I learned recently that many of the epistles have a main theological point. For example, the main point of Ephesians is that the Church is the body of Christ, and that it may bring unity to the world and reconciliation with God. The main point of Colossians is the supremacy of Christ, as he existed before creation. These points can be verified by reading the epistles, or, more briefly, by reading the linked articles on Wikipedia.

This leads me to wonder, what is the main theological point of Philippians? In other words, what is the main theme, from a theological perspective, if there is one?

  • Why are you looking for a theological point in a letter that was meant to be pastoral in nature?
    – David P
    Jan 18 '18 at 22:33
  • @DavidP Well, precisely for the stated reason: that the epistles before and after (Ephesians, Colossians) have theological points. But if Philippians is different in nature from these two other epistles, then that would make for a good answer.
    – ktm5124
    Jan 18 '18 at 22:34
  • 1
    Although Philippians and other Epistles are pastoral, they touch on themes that are relevant for all Christians.
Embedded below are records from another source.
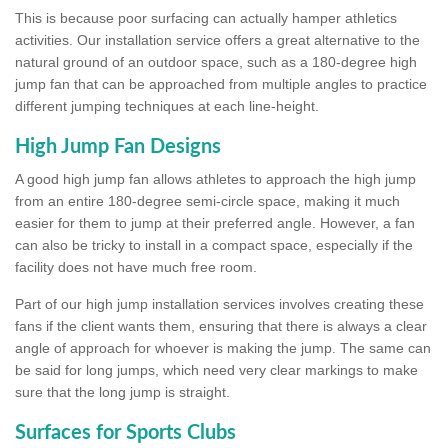
This is because poor surfacing can actually hamper athletics
activities. Our installation service offers a great alternative to the
natural ground of an outdoor space, such as a 180-degree high
jump fan that can be approached from multiple angles to practice
different jumping techniques at each line-height.
High Jump Fan Designs
A good high jump fan allows athletes to approach the high jump
from an entire 180-degree semi-circle space, making it much
easier for them to jump at their preferred angle. However, a fan
can also be tricky to install in a compact space, especially if the
facility does not have much free room.
Part of our high jump installation services involves creating these
fans if the client wants them, ensuring that there is always a clear
angle of approach for whoever is making the jump. The same can
be said for long jumps, which need very clear markings to make
sure that the long jump is straight.
Surfaces for Sports Clubs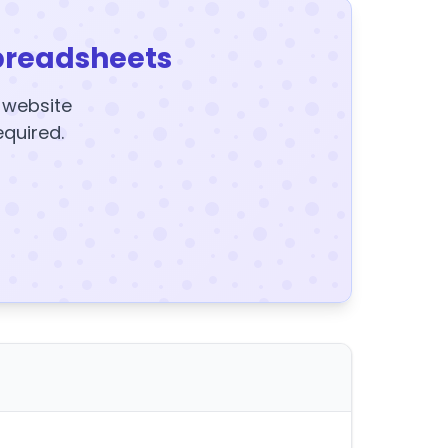
preadsheets
y website
equired.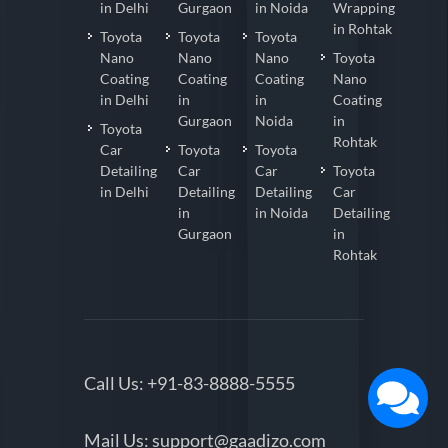
in Delhi
Gurgaon
in Noida
Wrapping
in Rohtak
Toyota
Toyota
Toyota
Nano
Nano
Nano
Toyota
Coating
Coating
Coating
Nano
in Delhi
in
in
Coating
Gurgaon
Noida
in
Toyota
Rohtak
Car
Toyota
Toyota
Detailing
Car
Car
Toyota
in Delhi
Detailing
Detailing
Car
in
in Noida
Detailing
Gurgaon
in
Rohtak
Call Us:
+91-83-8888-5555
Mail Us:
support@gaadizo.com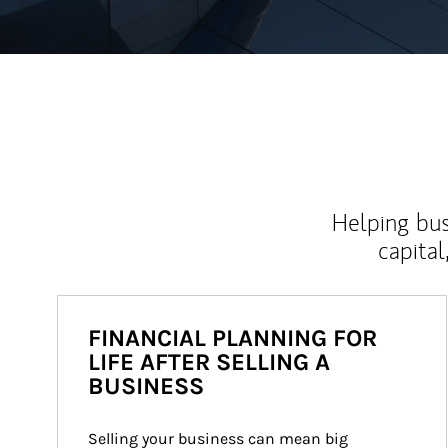
Helping bus
capital
FINANCIAL PLANNING FOR
LIFE AFTER SELLING A
BUSINESS
Selling your business can mean big 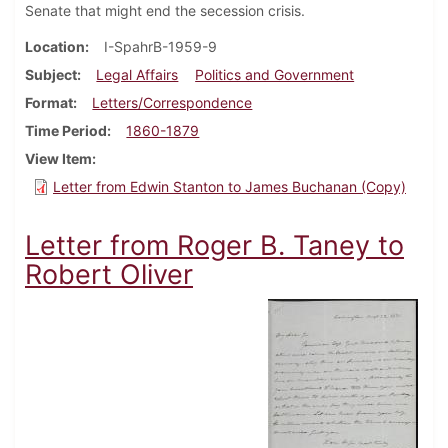
Senate that might end the secession crisis.
Location
I-SpahrB-1959-9
Subject
Legal Affairs
Politics and Government
Format
Letters/Correspondence
Time Period
1860-1879
View Item
Letter from Edwin Stanton to James Buchanan (Copy)
Letter from Roger B. Taney to
Robert Oliver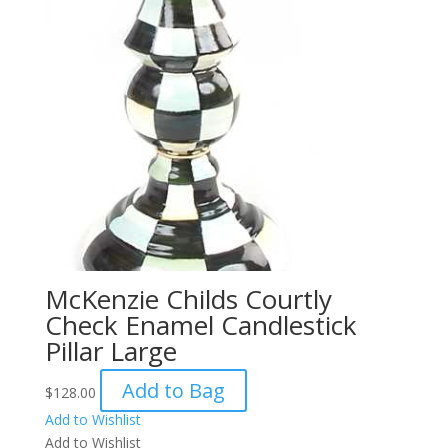
McKenzie Childs Courtly
Check Enamel Candlestick
Pillar Large
Add to Bag
$
128.00
Add to Wishlist
Add to Wishlist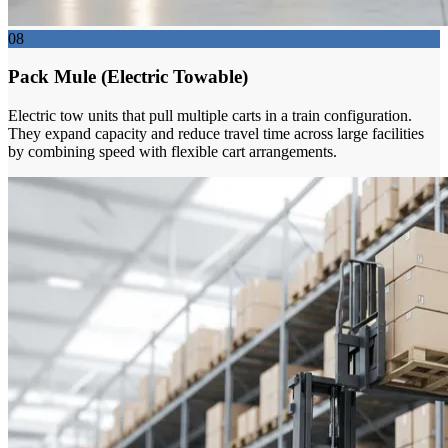
08
Pack Mule (Electric Towable)
Electric tow units that pull multiple carts in a train configuration.
They expand capacity and reduce travel time across large facilities
by combining speed with flexible cart arrangements.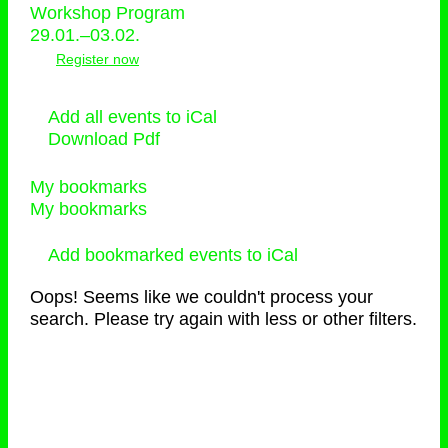
Workshop Program
29.01.–03.02.
Register now
Add all events to iCal
Download Pdf
My bookmarks
My bookmarks
Add bookmarked events to iCal
Oops! Seems like we couldn't process your
search. Please try again with less or other filters.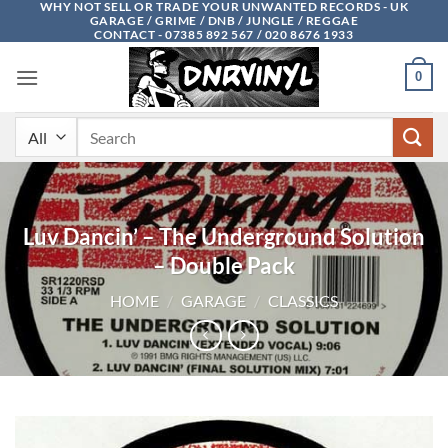
WHY NOT SELL OR TRADE YOUR UNWANTED RECORDS - UK
Skip
GARAGE / GRIME / DNB / JUNGLE / REGGAE
to
CONTACT - 07385 892 567 / 020 8676 1933
content
0
Search
for:
Luv Dancin’ – The Underground Solution
– Double Pack
HOME
/
GARAGE
/
CLASSICS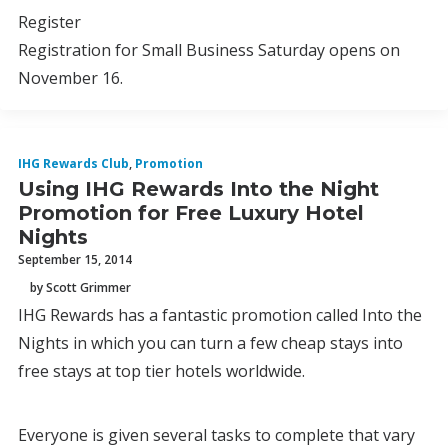
Register
Registration for Small Business Saturday opens on
November 16.
IHG Rewards Club
,
Promotion
Using IHG Rewards Into the Night
Promotion for Free Luxury Hotel
Nights
September 15, 2014
by Scott Grimmer
IHG Rewards has a fantastic promotion called Into the
Nights in which you can turn a few cheap stays into
free stays at top tier hotels worldwide.
Everyone is given several tasks to complete that vary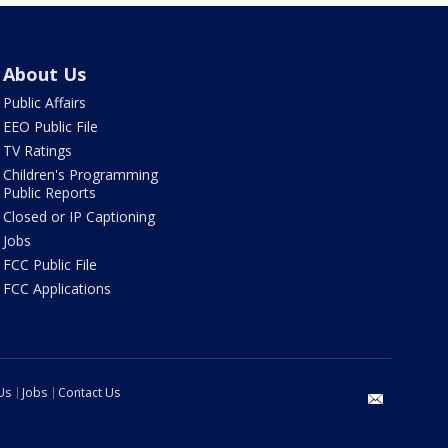
About Us
Public Affairs
EEO Public File
TV Ratings
Children's Programming
Public Reports
Closed or IP Captioning
Jobs
FCC Public File
FCC Applications
Us
Jobs
Contact Us
email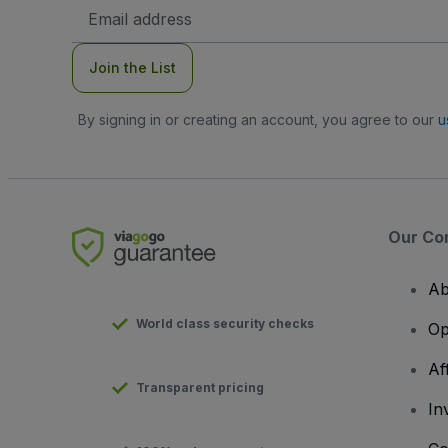
Email
Address
Join the List
By signing in or creating an account, you agree to our
u
Our Co
Ab
World class security checks
Op
Af
Transparent pricing
In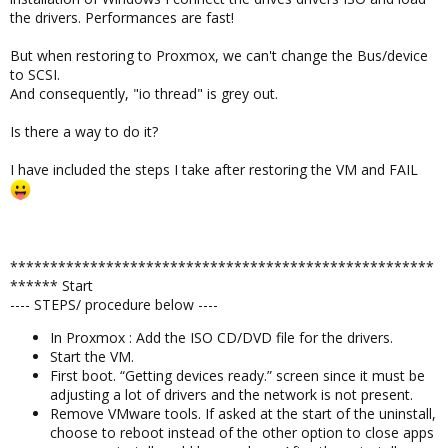
the drivers. Performances are fast!
But when restoring to Proxmox, we can't change the Bus/device
to SCSI.
And consequently, "io thread" is grey out.
Is there a way to do it?
I have included the steps I take after restoring the VM and FAIL
*****************************************************
****** Start
---- STEPS/ procedure below ----
In Proxmox : Add the ISO CD/DVD file for the drivers.
Start the VM.
First boot. “Getting devices ready.” screen since it must be
adjusting a lot of drivers and the network is not present.
Remove VMware tools. If asked at the start of the uninstall,
choose to reboot instead of the other option to close apps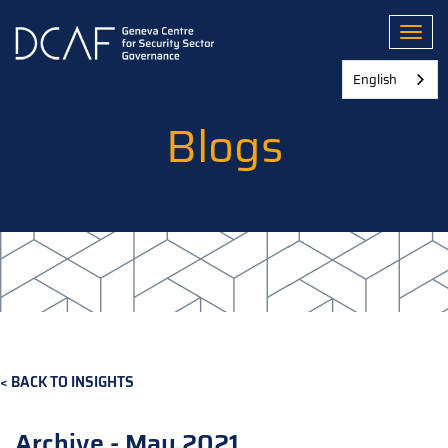
Skip
to
Toggl
main
content
English
Blogs
BACK TO INSIGHTS
Archive - May 2021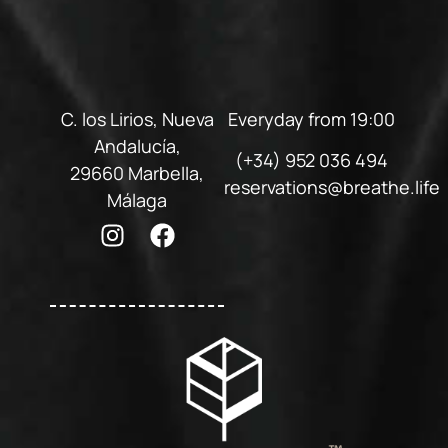
C. los Lirios, Nueva
Everyday from 19:00
Andalucía,
(+34) 952 036 494
29660 Marbella,
reservations@breathe.life
Málaga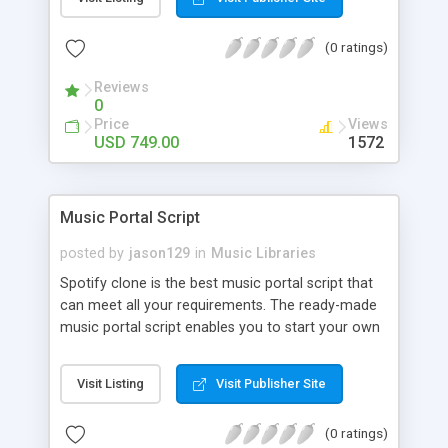
customize. BooknRide has numerous features at
very affordable rate and can generate handsome
(0 ratings)
revenue.
Reviews
0
Price
Views
USD 749.00
1572
Music Portal Script
posted by
jason129
in
Music Libraries
Spotify clone is the best music portal script that
can meet all your requirements. The ready-made
music portal script enables you to start your own
audio streaming, uploading, and sharing website
rather than to start from scratch. The members
Visit Listing
Visit Publisher Site
can explore the music under segments like pop,
rock, reggae, folk, and much more. Spotify script
(0 ratings)
is packed with astonishing features that will boost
This is the reason why the Church Fathers chose to include them in the New Testament canon.
    – guest37
    Jan 21 '18 at 16:51

The Epistle to the Philippians emphasizes the importance of community and unity in the Church. He congratulates the Philippians for their care towards others (ch 1) and warns against the heresy, particularly the heresy of the Judaizers (3:1-11).

The introduction to the book in the Orthodox Study Bible summarizes:

Salvation is a dynamic ongoing experience that is not merely personal, but shared among believers. St. Paul urges the believers in Philippi toward continued unity, humility, selfless generosity, and joy in Christ.